With COVID outbreaks being whipped up for a fifth year, testing has emerged as a source of frustration once again.
Whereas obtaining a test was often difficult in early 2020, now the abundance of cheaper rapid kits in grocery stores and home medicine cabinets has led to a new concern — they don’t seem to work.
“When people tell me that their rapid antigen tests never turn positive, they’re usually talking to me because they’re frustrated,” says immunologist and epidemiologist Michael Mina.
In fact, the tests work just as well as they did when they first came out. What’s changed is how our bodies are responding to the coronavirus, leading many people to test too early, says Mina, chief science officer at digital health-care company eMed LLC, which helped implement the US government’s Home Test to Treat program a year ago.
In 2020, the loss of smell and taste, fatigue, and a dry cough heralded the start of COVID-19, usually a week after the virus entered the body. “Those first symptoms came on after the virus was tearing you apart.”
Multiple vaccinations and natural infections since then have made most people “immunologically educated,” Mina says. A growing wall of immunity has enabled the body to recognize SARS-CoV-2 faster and do a better job at suppressing it, even as the virus spawned dozens of new variants.
That means nasal congestion, fever, and other early signs of viral illness can develop within a day or two of infection during a “prodromal phase” that occurs before symptoms of the disease have fully developed, according to Mina.
“That’s just our immune system saying, Hey, I’m starting to recognize something here,” he says.

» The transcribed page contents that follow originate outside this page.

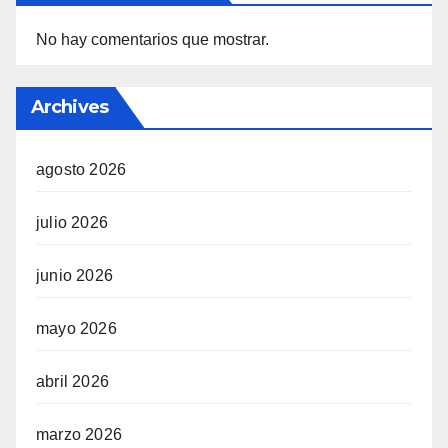
No hay comentarios que mostrar.
Archives
agosto 2026
julio 2026
junio 2026
mayo 2026
abril 2026
marzo 2026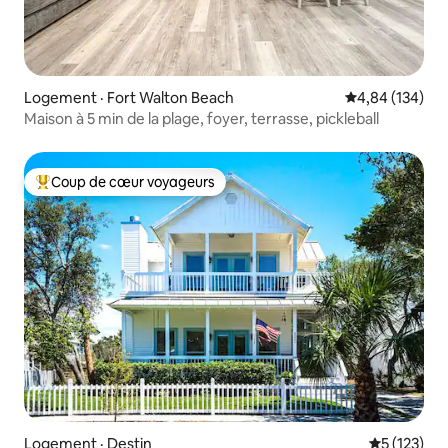
Logement · Fort Walton Beach
Note moyenne 
4,84 (134)
Maison à 5 min de la plage, foyer, terrasse, pickleball
Coup de cœur voyageurs
Coup de cœur voyageurs parmi les plus aimés
Logement · Destin
Note moyen
5 (123)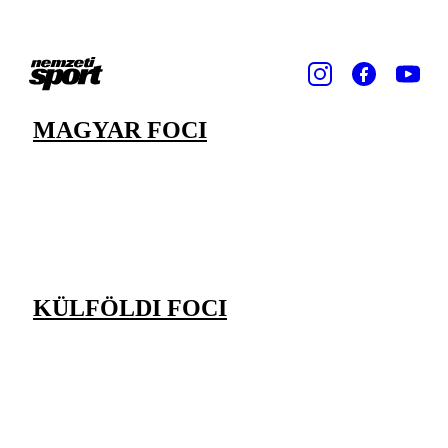
MAGYAR FOCI
KÜLFÖLDI FOCI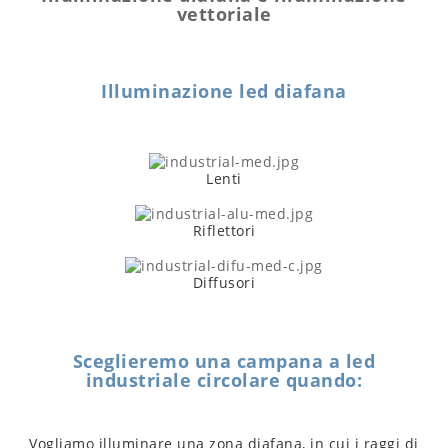
vettoriale
Illuminazione led diafana
Lenti
Riflettori
Diffusori
Sceglieremo una campana a led
industriale circolare quando:
Vogliamo illuminare una zona diafana, in cui i raggi di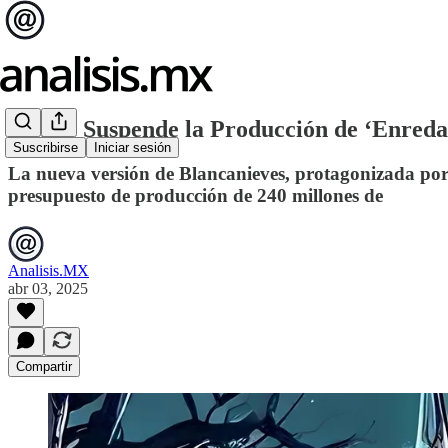
Disney Suspende la Producción de ‘Enredado
Suscribirse
Iniciar sesión
La nueva versión de Blancanieves, protagonizada por 
presupuesto de producción de 240 millones de
Analisis.MX
abr 03, 2025
Compartir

The faster immune system response led some scientists to believe that the coronavirus’s incubation period has shortened over time. But the virus’s growth kinetics have changed very little since 2020, Mina says. “It still takes the same amount of time for the virus to go from, say, 10 particles to 10 million particles.”

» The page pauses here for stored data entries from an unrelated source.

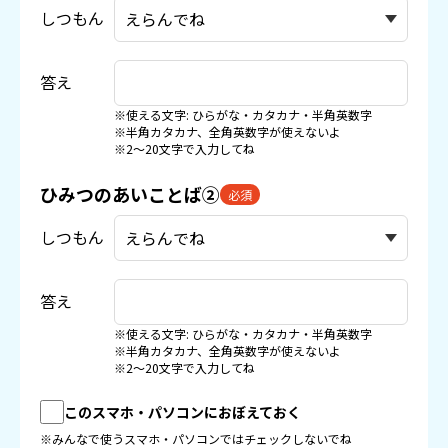
しつもん
答え
※使える文字: ひらがな・カタカナ・半角英数字
※半角カタカナ、全角英数字が使えないよ
※2〜20文字で入力してね
ひみつのあいことば②
必須
しつもん
答え
※使える文字: ひらがな・カタカナ・半角英数字
※半角カタカナ、全角英数字が使えないよ
※2〜20文字で入力してね
このスマホ・パソコンにおぼえておく
※みんなで使うスマホ・パソコンではチェックしないでね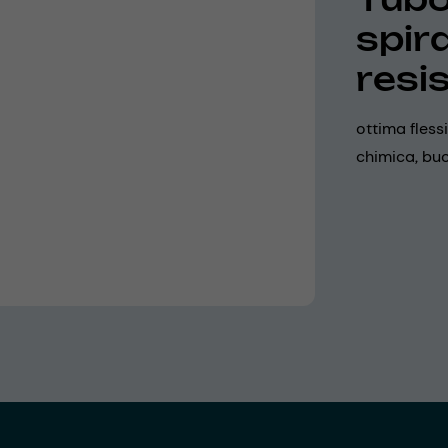
spira
resis
ottima fless
chimica, buo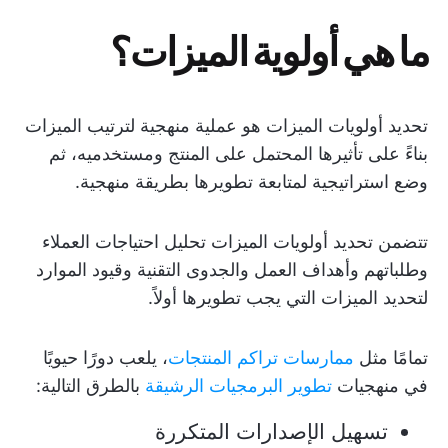
ما هي أولوية الميزات؟
تحديد أولويات الميزات هو عملية منهجية لترتيب الميزات
بناءً على تأثيرها المحتمل على المنتج ومستخدميه، ثم
وضع استراتيجية لمتابعة تطويرها بطريقة منهجية.
تتضمن تحديد أولويات الميزات تحليل احتياجات العملاء
وطلباتهم وأهداف العمل والجدوى التقنية وقيود الموارد
لتحديد الميزات التي يجب تطويرها أولاً.
تمامًا مثل
ممارسات تراكم المنتجات
، يلعب دورًا حيويًا
في منهجيات
تطوير البرمجيات الرشيقة
بالطرق التالية:
تسهيل الإصدارات المتكررة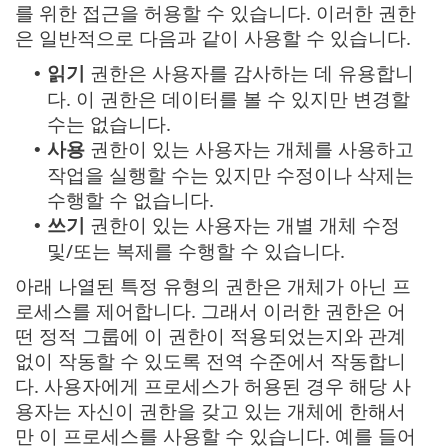
를 위한 접근을 허용할 수 있습니다. 이러한 권한
은 일반적으로 다음과 같이 사용할 수 있습니다.
읽기
권한은 사용자를 감사하는 데 유용합니
•
다. 이 권한은 데이터를 볼 수 있지만 변경할
수는 없습니다.
사용
권한이 있는 사용자는 개체를 사용하고
•
작업을 실행할 수는 있지만 수정이나 삭제는
수행할 수 없습니다.
쓰기
권한이 있는 사용자는 개별 개체 수정
•
및/또는 복제를 수행할 수 있습니다.
아래 나열된 특정 유형의 권한은 개체가 아닌 프
로세스를 제어합니다. 그래서 이러한 권한은 어
떤 정적 그룹에 이 권한이 적용되었는지와 관계
없이 작동할 수 있도록 전역 수준에서 작동합니
다. 사용자에게 프로세스가 허용된 경우 해당 사
용자는 자신이 권한을 갖고 있는 개체에 한해서
만 이 프로세스를 사용할 수 있습니다. 예를 들어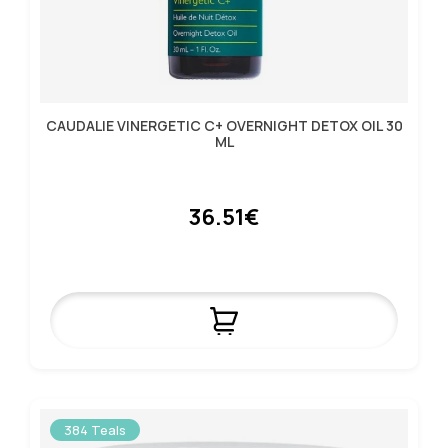
CAUDALIE VINERGETIC C+ OVERNIGHT DETOX OIL 30
ML
36.51€
384 Teals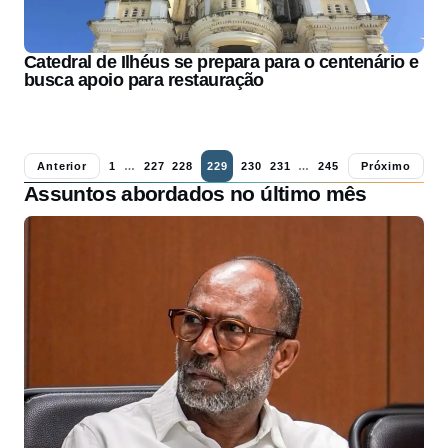
Catedral de Ilhéus se prepara para o centenário e
busca apoio para restauração
Anterior
1
…
227
228
229
230
231
…
245
Próximo
Assuntos abordados no último mês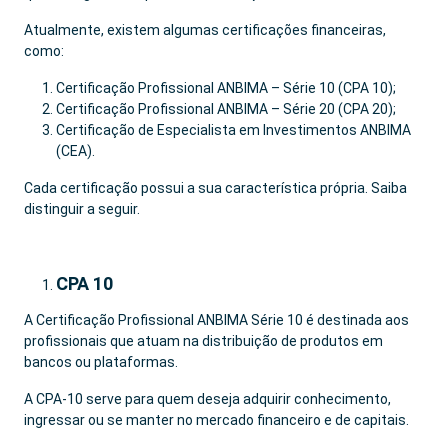
Atualmente, existem algumas certificações financeiras,
como:
Certificação Profissional ANBIMA – Série 10 (CPA 10);
Certificação Profissional ANBIMA – Série 20 (CPA 20);
Certificação de Especialista em Investimentos ANBIMA
(CEA).
Cada certificação possui a sua característica própria. Saiba
distinguir a seguir.
CPA 10
A Certificação Profissional ANBIMA Série 10 é destinada aos
profissionais que atuam na distribuição de produtos em
bancos ou plataformas.
A CPA-10 serve para quem deseja adquirir conhecimento,
ingressar ou se manter no mercado financeiro e de capitais.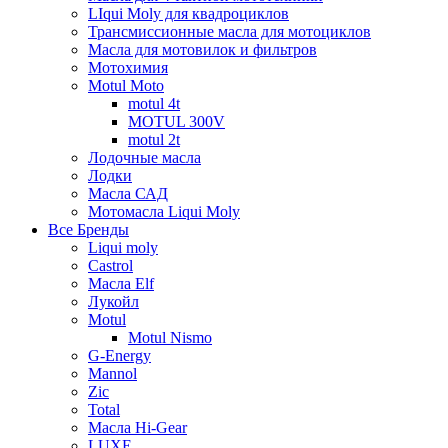
LIqui Moly для квадроциклов
Трансмиссионные масла для мотоциклов
Масла для мотовилок и фильтров
Мотохимия
Motul Moto
motul 4t
MOTUL 300V
motul 2t
Лодочные масла
Лодки
Масла САД
Мотомасла Liqui Moly
Все Бренды
Liqui moly
Castrol
Масла Elf
Лукойл
Motul
Motul Nismo
G-Energy
Mannol
Zic
Total
Масла Hi-Gear
LUXE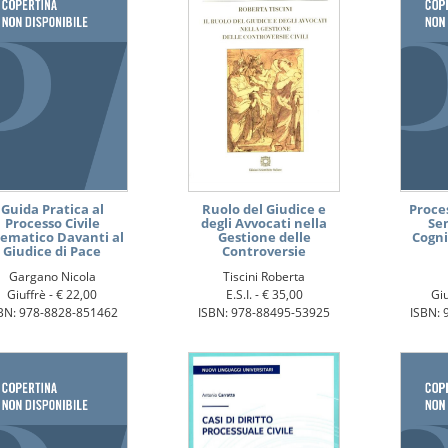
Guida Pratica al
Ruolo del Giudice e
Proce
Processo Civile
degli Avvocati nella
Sem
lematico Davanti al
Gestione delle
Cogni
Giudice di Pace
Controversie
Gargano Nicola
Tiscini Roberta
Giuffrè -
€ 22,00
E.S.I. -
€ 35,00
Giu
BN: 978-8828-851462
ISBN: 978-88495-53925
ISBN: 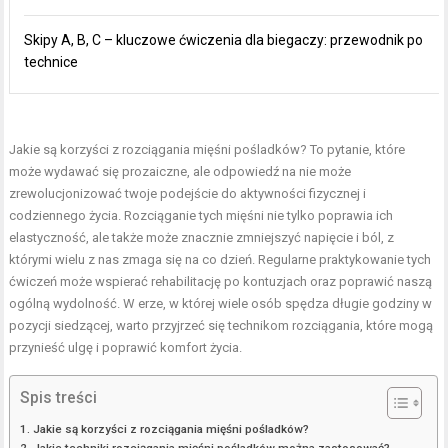
Skipy A, B, C – kluczowe ćwiczenia dla biegaczy: przewodnik po
technice
Jakie są korzyści z rozciągania mięśni pośladków? To pytanie, które
może wydawać się prozaiczne, ale odpowiedź na nie może
zrewolucjonizować twoje podejście do aktywności fizycznej i
codziennego życia. Rozciąganie tych mięśni nie tylko poprawia ich
elastyczność, ale także może znacznie zmniejszyć napięcie i ból, z
którymi wielu z nas zmaga się na co dzień. Regularne praktykowanie tych
ćwiczeń może wspierać rehabilitację po kontuzjach oraz poprawić naszą
ogólną wydolność. W erze, w której wiele osób spędza długie godziny w
pozycji siedzącej, warto przyjrzeć się technikom rozciągania, które mogą
przynieść ulgę i poprawić komfort życia.
Spis treści
Jakie są korzyści z rozciągania mięśni pośladków?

In 2020, health authorities recommended waiting four or five days after a coronavirus exposure to get tested, reflecting when the amount of virus in the upper airway was nearing a peak and readily detectable. But the onset of prodromal symptoms and the relative ease of home testing now mean people are screening for COVID much sooner.
“A lot of people are reaching for those tests 24-to-48 hours post-exposure,” says Mina, a former assistant professor of epidemiology, immunology, and infectious diseases at Harvard’s T.H. Chan School of Public Health in Boston. “And, just like in 2020, the virus hasn’t yet grown to high levels in the nose. It really takes four, five, six days.”
Mina says “educated” immune systems are providing a kind of in-built rapid test. Instead, of indicating positivity with a new line on a test strip, the signal comes with congestion and fever.
“You might have to wait an extra day or two before you can run that confirmatory rapid antigen test after your ‘immune test’ has already started to signal that there’s something there,” he says.
Studies of transmission patterns in households early in the pandemic showed that infected people were most likely to spread the virus four to six days after exposure. The infectious window hasn’t changed significantly since then, Mina says. A person who tests negative on a rapid test two days after a coronavirus exposure remains at low risk of spreading it.
“Could you infect your spouse or somebody you’re really close with on day two? Probably,” he says. “But are you likely to be a super spreader and be negative on a test? Probably not.”
Testing positive, on the other hand, signals the presence of a lot of virus and the risk of infecting others.
Mina recommends swabbing both the throat and the mouth to improve the sensitivity of a rapid test, since virus levels across both sites can vary from person to person. Also, the coronavirus survives best at 37C (99F), making the throat a more hospitable environment than the nose.
Even when someone has mild symptoms after a coronavirus exposure and continues to return negative rapid tests over several days, it doesn’t necessarily mean they have escaped infection, or that their swabbing technique or tests are faulty, Mina says.
It could instead mean that the person’s “educated” immune system has successfully prevented the virus from reaching levels detectable on a rapid antigen test. The threshold is about 100,000 copies per milliliter — a tiny fraction of the 1 billion to 1 trillion copies per milliliter individuals can have at their infectious peak, he says.
As people’s immunity builds, more people will likely not return a positive rapid test even if they get COVID and feel unwell.
“I want every test to be falsely negative because that describes the triumph of immunity,” Mina says. “It means your immune system is doing what it should be doing.”
Still, he cautions that even when the virus is being suppressed in the respiratory tract, it could be flourishing elsewhere in the body, like the gastrointestinal tract.
“If you really think you’ve been exposed and you feel like you have GI symptoms, treatment might be right for you — it might make sense to get Paxlovid even though you don’t have a positive test,” Mina says. “The test is only as good as the sample, which is only as good as where the virus is in your body.”